§ **YOUR GOAL**
All that is needed is every record, duplicated exactly.

§ **Dataset entries**

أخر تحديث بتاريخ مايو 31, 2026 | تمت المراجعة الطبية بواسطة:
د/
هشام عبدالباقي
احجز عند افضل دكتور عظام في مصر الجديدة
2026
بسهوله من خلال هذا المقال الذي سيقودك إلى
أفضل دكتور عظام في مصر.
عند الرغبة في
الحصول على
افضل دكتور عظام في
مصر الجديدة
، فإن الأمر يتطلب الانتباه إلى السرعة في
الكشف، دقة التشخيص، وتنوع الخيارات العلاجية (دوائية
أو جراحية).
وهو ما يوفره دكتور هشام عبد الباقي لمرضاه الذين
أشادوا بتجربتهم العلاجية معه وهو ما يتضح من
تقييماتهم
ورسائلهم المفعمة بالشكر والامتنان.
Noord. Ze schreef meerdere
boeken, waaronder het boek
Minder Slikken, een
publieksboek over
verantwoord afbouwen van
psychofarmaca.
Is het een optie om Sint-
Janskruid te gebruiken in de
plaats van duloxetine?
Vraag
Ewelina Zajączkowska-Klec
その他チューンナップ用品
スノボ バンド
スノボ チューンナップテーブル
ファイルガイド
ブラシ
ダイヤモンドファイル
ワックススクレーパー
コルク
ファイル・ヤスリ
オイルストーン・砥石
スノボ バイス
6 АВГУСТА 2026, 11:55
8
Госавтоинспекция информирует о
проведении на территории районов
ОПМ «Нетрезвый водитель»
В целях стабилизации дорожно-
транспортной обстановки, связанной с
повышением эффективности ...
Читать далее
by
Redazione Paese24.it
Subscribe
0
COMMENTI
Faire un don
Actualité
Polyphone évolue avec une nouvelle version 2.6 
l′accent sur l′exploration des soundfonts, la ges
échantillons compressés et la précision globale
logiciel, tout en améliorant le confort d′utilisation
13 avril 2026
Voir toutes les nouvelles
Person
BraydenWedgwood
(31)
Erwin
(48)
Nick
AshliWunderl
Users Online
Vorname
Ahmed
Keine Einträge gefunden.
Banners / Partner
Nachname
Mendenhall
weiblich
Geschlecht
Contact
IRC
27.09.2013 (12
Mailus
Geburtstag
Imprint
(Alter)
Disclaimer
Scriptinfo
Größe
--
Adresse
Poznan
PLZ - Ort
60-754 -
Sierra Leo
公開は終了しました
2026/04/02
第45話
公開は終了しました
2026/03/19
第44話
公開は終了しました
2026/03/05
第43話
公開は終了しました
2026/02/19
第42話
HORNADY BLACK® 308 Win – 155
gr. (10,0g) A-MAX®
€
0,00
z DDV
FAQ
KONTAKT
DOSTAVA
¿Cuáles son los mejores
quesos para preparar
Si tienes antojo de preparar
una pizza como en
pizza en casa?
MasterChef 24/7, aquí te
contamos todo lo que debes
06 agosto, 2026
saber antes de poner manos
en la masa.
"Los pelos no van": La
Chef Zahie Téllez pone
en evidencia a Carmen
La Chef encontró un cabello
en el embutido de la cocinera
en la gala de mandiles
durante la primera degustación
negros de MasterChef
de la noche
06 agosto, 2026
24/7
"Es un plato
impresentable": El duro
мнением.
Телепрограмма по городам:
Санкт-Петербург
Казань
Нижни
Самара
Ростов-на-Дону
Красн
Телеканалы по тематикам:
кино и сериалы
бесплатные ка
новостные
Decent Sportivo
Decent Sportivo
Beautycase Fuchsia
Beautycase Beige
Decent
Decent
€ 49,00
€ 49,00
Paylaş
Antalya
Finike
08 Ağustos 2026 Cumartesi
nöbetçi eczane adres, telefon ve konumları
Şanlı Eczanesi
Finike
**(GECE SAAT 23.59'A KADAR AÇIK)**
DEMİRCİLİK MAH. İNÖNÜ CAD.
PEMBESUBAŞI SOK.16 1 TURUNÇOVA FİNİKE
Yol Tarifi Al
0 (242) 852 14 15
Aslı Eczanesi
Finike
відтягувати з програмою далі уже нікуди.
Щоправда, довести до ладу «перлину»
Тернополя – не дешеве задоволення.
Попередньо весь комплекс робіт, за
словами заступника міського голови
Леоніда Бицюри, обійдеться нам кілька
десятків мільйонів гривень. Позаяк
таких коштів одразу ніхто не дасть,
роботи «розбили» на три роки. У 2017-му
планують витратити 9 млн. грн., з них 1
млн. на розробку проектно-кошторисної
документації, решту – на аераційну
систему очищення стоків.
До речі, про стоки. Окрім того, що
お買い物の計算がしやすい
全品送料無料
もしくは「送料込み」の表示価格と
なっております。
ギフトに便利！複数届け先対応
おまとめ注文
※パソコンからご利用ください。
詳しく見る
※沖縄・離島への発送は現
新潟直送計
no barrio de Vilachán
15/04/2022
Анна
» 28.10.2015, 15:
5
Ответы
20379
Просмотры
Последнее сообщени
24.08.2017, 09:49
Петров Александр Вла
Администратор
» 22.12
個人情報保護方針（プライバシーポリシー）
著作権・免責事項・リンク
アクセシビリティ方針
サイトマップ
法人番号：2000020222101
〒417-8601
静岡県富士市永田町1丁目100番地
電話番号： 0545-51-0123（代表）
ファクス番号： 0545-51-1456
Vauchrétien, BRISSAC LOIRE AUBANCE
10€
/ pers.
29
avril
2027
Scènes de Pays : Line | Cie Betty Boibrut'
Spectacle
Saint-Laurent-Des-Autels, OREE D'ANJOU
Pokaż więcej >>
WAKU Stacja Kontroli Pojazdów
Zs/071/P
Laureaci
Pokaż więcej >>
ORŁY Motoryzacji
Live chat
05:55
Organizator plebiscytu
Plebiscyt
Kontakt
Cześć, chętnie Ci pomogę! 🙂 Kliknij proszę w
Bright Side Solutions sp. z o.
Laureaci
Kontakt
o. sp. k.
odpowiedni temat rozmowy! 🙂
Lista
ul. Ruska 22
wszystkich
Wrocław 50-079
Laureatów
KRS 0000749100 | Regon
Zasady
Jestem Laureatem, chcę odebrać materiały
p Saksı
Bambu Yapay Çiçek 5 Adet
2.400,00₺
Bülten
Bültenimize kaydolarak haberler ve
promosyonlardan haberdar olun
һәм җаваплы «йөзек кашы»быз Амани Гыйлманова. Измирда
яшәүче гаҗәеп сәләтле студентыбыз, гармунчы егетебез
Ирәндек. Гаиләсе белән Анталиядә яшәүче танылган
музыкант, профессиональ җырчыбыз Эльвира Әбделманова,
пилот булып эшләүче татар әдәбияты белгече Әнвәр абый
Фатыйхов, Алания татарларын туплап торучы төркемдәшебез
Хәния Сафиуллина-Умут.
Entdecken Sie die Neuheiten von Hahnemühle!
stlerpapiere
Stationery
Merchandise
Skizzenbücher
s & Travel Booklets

§ **EXERCISE RESULT**
أخر تحديث بتاريخ مايو 31, 2026 | تمت المراجعة الطبية بواسطة:
د/
هشام عبدالباقي
احجز عند افضل دكتور عظام في مصر الجديدة
2026
بسهوله من خلال هذا المقال الذي سيقودك إلى
أفضل دكتور عظام في مصر.
عند الرغبة في
الحصول على
افضل دكتور عظام في
مصر الجديدة
، فإن الأمر يتطلب الانتباه إلى السرعة في
الكشف، دقة التشخيص، وتنوع الخيارات العلاجية (دوائية
أو جراحية).
وهو ما يوفره دكتور هشام عبد الباقي لمرضاه الذين
أشادوا بتجربتهم العلاجية معه وهو ما يتضح من
تقييماتهم
ورسائلهم المفعمة بالشكر والامتنان.
Noord. Ze schreef meerdere
boeken, waaronder het boek
Minder Slikken, een
publieksboek over
verantwoord afbouwen van
psychofarmaca.
Is het een optie om Sint-
Janskruid te gebruiken in de
plaats van duloxetine?
Vraag
Ewelina Zajączkowska-Klec
その他チューンナップ用品
スノボ バンド
スノボ チューンナップテーブル
ファイルガイド
ブラシ
ダイヤモンドファイル
ワックススクレーパー
コルク
ファイル・ヤスリ
オイルストーン・砥石
スノボ バイス
6 АВГУСТА 2026, 11:55
8
Госавтоинспекция информирует о
проведении на территории районов
ОПМ «Нетрезвый водитель»
В целях стабилизации дорожно-
транспортной обстановки, связанной с
повышением эффективности ...
Читать далее
by
Redazione Paese24.it
Subscribe
0
COMMENTI
Faire un don
Actualité
Polyphone évolue avec une nouvelle version 2.6 
l′accent sur l′exploration des soundfonts, la ges
échantillons compressés et la précision globale
logiciel, tout en améliorant le confort d′utilisation
13 avril 2026
Voir toutes les nouvelles
Person
BraydenWedgwood
(31)
Erwin
(48)
Nick
AshliWunderl
Users Online
Vorname
Ahmed
Keine Einträge gefunden.
Banners / Partner
Nachname
Mendenhall
weiblich
Geschlecht
Contact
IRC
27.09.2013 (12
Mailus
Geburtstag
Imprint
(Alter)
Disclaimer
Scriptinfo
Größe
--
Adresse
Poznan
PLZ - Ort
60-754 -
Sierra Leo
公開は終了しました
2026/04/02
第45話
公開は終了しました
2026/03/19
第44話
公開は終了しました
2026/03/05
第43話
公開は終了しました
2026/02/19
第42話
HORNADY BLACK® 308 Win – 155
gr. (10,0g) A-MAX®
€
0,00
z DDV
FAQ
KONTAKT
DOSTAVA
¿Cuáles son los mejores
quesos para preparar
Si tienes antojo de preparar
una pizza como en
pizza en casa?
MasterChef 24/7, aquí te
contamos todo lo que debes
06 agosto, 2026
saber antes de poner manos
en la masa.
"Los pelos no van": La
Chef Zahie Téllez pone
en evidencia a Carmen
La Chef encontró un cabello
en el embutido de la cocinera
en la gala de mandiles
durante la primera degustación
negros de MasterChef
de la noche
06 agosto, 2026
24/7
"Es un plato
impresentable": El duro
мнением.
Телепрограмма по городам:
Санкт-Петербург
Казань
Нижни
Самара
Ростов-на-Дону
Красн
Телеканалы по тематикам:
кино и сериалы
бесплатные ка
новостные
Decent Sportivo
Decent Sportivo
Beautycase Fuchsia
Beautycase Beige
Decent
Decent
€ 49,00
€ 49,00
Paylaş
Antalya
Finike
08 Ağustos 2026 Cumartesi
nöbetçi eczane adres, telefon ve konumları
Şanlı Eczanesi
Finike
**(GECE SAAT 23.59'A KADAR AÇIK)**
DEMİRCİLİK MAH. İNÖNÜ CAD.
PEMBESUBAŞI SOK.16 1 TURUNÇOVA FİNİKE
Yol Tarifi Al
0 (242) 852 14 15
Aslı Eczanesi
Finike
відтягувати з програмою далі уже нікуди.
Щоправда, довести до ладу «перлину»
Тернополя – не дешеве задоволення.
Попередньо весь комплекс робіт, за
словами заступника міського голови
Леоніда Бицюри, обійдеться нам кілька
десятків мільйонів гривень. Позаяк
таких коштів одразу ніхто не дасть,
роботи «розбили» на три роки. У 2017-му
планують витратити 9 млн. грн., з них 1
млн. на розробку проектно-кошторисної
документації, решту – на аераційну
систему очищення стоків.
До речі, про стоки. Окрім того, що
お買い物の計算がしやすい
全品送料無料
もしくは「送料込み」の表示価格と
なっております。
ギフトに便利！複数届け先対応
おまとめ注文
※パソコンからご利用ください。
詳しく見る
※沖縄・離島への発送は現
新潟直送計
no barrio de Vilachán
15/04/2022
Анна
» 28.10.2015, 15:
5
Ответы
20379
Просмотры
Последнее сообщени
24.08.2017, 09:49
Петров Александр Вла
Администратор
» 22.12
個人情報保護方針（プライバシーポリシー）
著作権・免責事項・リンク
アクセシビリティ方針
サイトマップ
法人番号：2000020222101
〒417-8601
静岡県富士市永田町1丁目100番地
電話番号： 0545-51-0123（代表）
ファクス番号： 0545-51-1456
Vauchrétien, BRISSAC LOIRE AUBANCE
10€
/ pers.
29
avril
2027
Scènes de Pays : Line | Cie Betty Boibrut'
Spectacle
Saint-Laurent-Des-Autels, OREE D'ANJOU
Pokaż więcej >>
WAKU Stacja Kontroli Pojazdów
Zs/071/P
Laureaci
Pokaż więcej >>
ORŁY Motoryzacji
Live chat
05:55
Organizator plebiscytu
Plebiscyt
Kontakt
Cześć, chętnie Ci pomogę! 🙂 Kliknij proszę w
Bright Side Solutions sp. z o.
Laureaci
Kontakt
o. sp. k.
odpowiedni temat rozmowy! 🙂
Lista
ul. Ruska 22
wszystkich
Wrocław 50-079
Laureatów
KRS 0000749100 | Regon
Zasady
Jestem Laureatem, chcę odebrać materiały
p Saksı
Bambu Yapay Çiçek 5 Adet
2.400,00₺
Bülten
Bültenimize kaydolarak haberler ve
promosyonlardan haberdar olun
һәм җаваплы «йөзек кашы»быз Амани Гыйлманова. Измирда
яшәүче гаҗәеп сәләтле студентыбыз, гармунчы егетебез
Ирәндек. Гаиләсе белән Анталиядә яшәүче танылган
музыкант, профессиональ җырчыбыз Эльвира Әбделманова,
пилот булып эшләүче татар әдәбияты белгече Әнвәр абый
Фатыйхов, Алания татарларын туплап торучы төркемдәшебез
Хәния Сафиуллина-Умут.
Entdecken Sie die Neuheiten von Hahnemühle!
stlerpapiere
Stationery
Merchandise
Skizzenbücher
s & Travel Booklets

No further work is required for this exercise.